Jon Odriozola Periodista
Vivir como Dios
En lugar de desamortizar los vastos terrenos que ya no tienen, habría que expropiar (sin indemnizar) su inmenso patrimonio artístico e inmobiliario hurtado al pueblo. El que quiera religión, a la iglesia, mezquita, pagoda o sinagoga, pero que se lo sufrague élAl final del libro «La Iglesia en España: 1977-2008» (Ediciones Península), su autor, Alfredo Grimaldos, le hace una corta entrevista al enorme y ninguneadísimo Gonzalo Puente Ojea, quien afirma que «religiosidad es toda aquella concepción del universo y del ser humano que distingue el plano de lo natural del plano de lo sobrenatural. La ciencia -agrega- ha arruinado ya esa distinción, porque no hay un plano sobrenatural: las leyes de la naturaleza y la materia son las que producen el pensamiento».
Pero el trabajo de Grimaldos no va ni de «ciencias infusas» ni de religiones «reveladas» ni se cita a Kant para desmontar el argumento ontológico de San Anselmo. Trata del papel de la Iglesia como metomentodo en terrenos más temporales que espirituales dizque sociopoíticos y económicos.
Arranca con una introducción donde se apunta que la Iglesia se adapta a la realidad muy poquito y cuando ya no queda otra. La Iglesia, desde que dejó de estar perseguida para pasar a perseguidora, se ha mantenido como institución gracias a su comunión con el poder constituido, cuando no ella misma era el poder. Pero también frente al poder, como se verá.
En la guerra civil, como señala Grimaldos, la sublevación militar fascista no se hizo en nombre de la religión ni los militares golpistas tuvieron que pedir a la Iglesia su adhesión, que la ofreció gustosa. La sedición se produjo contra el Frente Popular, pero dentro de la República. Los palios y componendas monárquicas vendrían después y según los socaires. Fue con el franquismo agonizando que la Iglesia, ladina, trató de salvar los muebles distanciándose de él previendo un estrepitoso derrumbe. Pero no pasó nada. Los cambios fueron cosméticos. Y llegó el consenso, es decir, la claudicación de la oposición domesticada ante los muñidores del régimen desde dentro.
La Iglesia no se alinea por sistema ni automáticamente con el poder dominante.
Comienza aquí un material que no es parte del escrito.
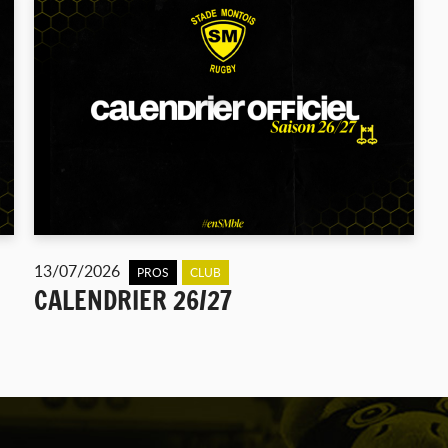
13/07/2026
PROS
CLUB
CALENDRIER 26/27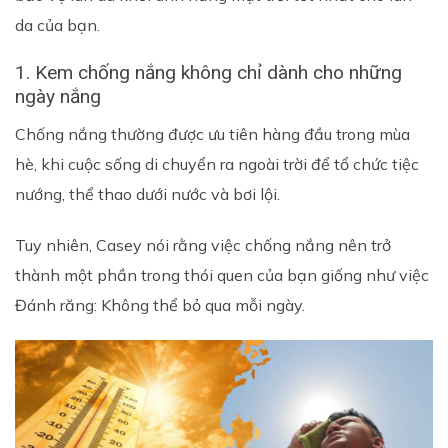
da của bạn.
1. Kem chống nắng không chỉ dành cho những
ngày nắng
Chống nắng thường được ưu tiên hàng đầu trong mùa
hè, khi cuộc sống di chuyển ra ngoài trời để tổ chức tiệc
nướng, thể thao dưới nước và bơi lội.
Tuy nhiên, Casey nói rằng việc chống nắng nên trở
thành một phần trong thói quen của bạn giống như việc
Đánh răng: Không thể bỏ qua mỗi ngày.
En el siglo XIX se enfrentó con el liberalismo rampante. Pero, en realidad, el motivo de la división entre la Iglesia y el liberalismo decimonónico laico no fue la cuestión de si el reino debía ser o no oficialmente católico. Todas las constituciones, desde la girondina de 1812 de las Cortes de Cádiz hasta la democrática de 1869, afirmaban la confesionalidad del Estado. Ningún gobierno liberal, moderado o progresista pensó seriamente en separar la Iglesia del Estado. Distinta cosa fueron las desamortizaciones de fabulosas propiedades eclesiásticas practicadas por el gaditano Mendizábal entre 1835 y 1860 que el papa Pío IX tuvo que aceptar, así como reconocer la legitimidad del estado liberal. Una Iglesia que suponía la institución económica más importante e influyente del reino. Y no digamos en el siglo XVIII, en que los orondos obispos (el clero secular es otro tema) construían puentes, fundaban manufacturas, financiaban escuelas y sufragaban la beneficencia al tiempo que vivían como Dios. Ahora son más agarraos. En lugar de desamortizar los vastos terrenos que ya no tienen, habría que expropiar (sin indemnizar) su inmenso patrimonio artístico e inmobiliario hurtado al pueblo a través de los siglos. El que quiera religión, a la iglesia, mezquita, pagoda o sinagoga, pero que se lo sufrague él.